(Заметки на полях)
Не «свирепый реализм», а редкостная искренность свойственна талантам типа Льва Толстого.
«Тихий Дон» — раскрывшиеся врата на длинном пути к истине.
Говорят, есть Шолохов времен «Тихого Дона» и есть Шолохов поздний. Какой из них лучший? Да какое дело читателям и самому Шолохову до этого мнения критиков, расчленяющих и разделяющих на части художника.
Не от любви ли ведется отсчет времени, не это ли мгновение начала жизни? Живет ли вообще человек, лишенный любви?
Как похожи понятия «любить» и «верить».
В душе Григория — противоречия, враждующие между собой смертельно. В третьей книге повержены, разбиты, утоплены в крови две толстовские добродетели — любовь к ближнему и умиротворенность.
От «Тихого Дона» исходит сияние свободы, красоты, правды.
Все здесь ново: и мысль и форма. И от всего этого входит в душу спокойная радость, начинаешь верить в силу искусства.
Это — «вечное произведение», наполненное гулом грозной поступи истории.
Для Гете борьба с демоном была смыслом его жизни. Он одержал победу. Одержал победу и Шолохов, исповедуя одно — правду…
«Тихий Дон» — лицо времени или разрушение времени?
Роман этот находится в дальней родственной связи с великими эпопеями — «Илиадой» Гомера и «Войной и миром» Толстого.
Живописец: «Я должен видеть».
Музыкант: «Я должен слышать».
Писатель: «Я должен видеть, слышать, знать». Шолохов многое видел, многое слышал, многое знает.
Наверное, высота мудрости — это спокойное самообладание, отсутствие страха и надежды.
«Тихий Дон» — не кряж, не горная цепь, а одинокая гора, вершина которой пока недосягаема.
Искусство этого романа — взгляд, проникающий в самую душу человека на изломе истории.
Вспомнил чью-то фразу: «Сентиментальность во время войны — лишь преступная глупость». Где здесь правда и где непростительная бесчеловечность? Жизнь героев «Тихого Дона», исполненная мук и скорби, — жизнь людская.
В иные исторические периоды насилие — горькая необходимость. Можно ли с этим согласиться?
Есть ли отчужденность между высокой философской мыслью и простым человеком? У Шолохова — мудрые герои.

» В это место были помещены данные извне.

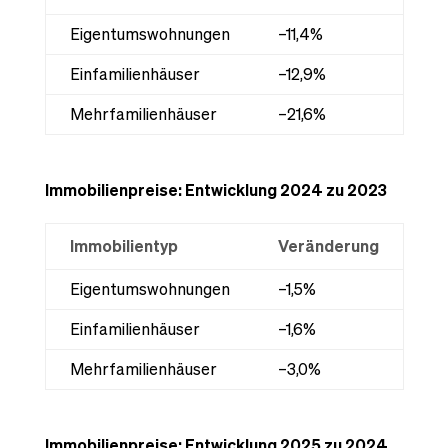
Eigentumswohnungen
–11,4%
Einfamilienhäuser
–12,9%
Mehrfamilienhäuser
–21,6%
Immobilienpreise: Entwicklung 2024 zu 2023
Immobilientyp
Veränderung
Eigentumswohnungen
–1,5%
Einfamilienhäuser
–1,6%
Mehrfamilienhäuser
–3,0%
Immobilienpreise: Entwicklung 2025 zu 2024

Согласие со своей совестью — нравственность. Сделка с самим собой, со своей совестью — предательство.
Для истинного прогресса средства важнее, чем цель.
Иные, сами ничего не создавая, со сладострастным злорадством подвергают сомнению работу талантов.

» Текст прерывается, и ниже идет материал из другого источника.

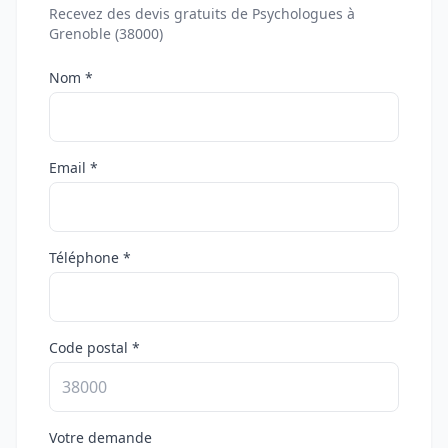
Recevez des devis gratuits de Psychologues à
Grenoble (38000)
Nom *
Email *
Téléphone *
Code postal *
Votre demande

Почти каждый художник соткан из противоречий.
Гении тоже огорчаются из-за мелочей повседневности, в то время как их жизнь не проходит, она бесконечна. Не сомневаюсь, что слава Шолохова перейдет в бессмертие.

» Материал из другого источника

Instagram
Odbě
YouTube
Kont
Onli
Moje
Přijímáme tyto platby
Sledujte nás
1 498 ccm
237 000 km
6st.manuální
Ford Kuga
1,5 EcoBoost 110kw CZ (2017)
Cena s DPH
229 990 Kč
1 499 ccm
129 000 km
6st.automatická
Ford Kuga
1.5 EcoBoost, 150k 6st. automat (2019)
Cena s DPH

Говорят: прославлен за счет всех классиков и современных писателей, — так бывает с модными писателями. Шолохов прославлен за счет самого себя. Он выше всякой моды, выше жалких критериев одного дня.
Утонченные эстеты возмущались грубостью, изнеженные поборники монастырской морали и ханжи негодовали, ужасались и предавали одновременно анафеме, а роман жил и продолжает жить.
Современного западного структуралиста интересует рождение на свет и развитие только текста, ибо он есть мозаика среди родственных мозаик, или трансформация другого текста. Они, структуралисты, убеждены, что литература делается из литературы, написание романа результат насыщенности чужим текстом, чужими романами. В тексте возможен «плагиат», «общее место», «стереотип», тогда, значит, автор не «изобретатель» текста, а имитатор, коллекционер разных текстов. Западные структуралисты говорят: «Текст повинуется только своим внутренним законам, все остальное — идеология». Однако структурный метод критика выявляет один лишь скелет романа.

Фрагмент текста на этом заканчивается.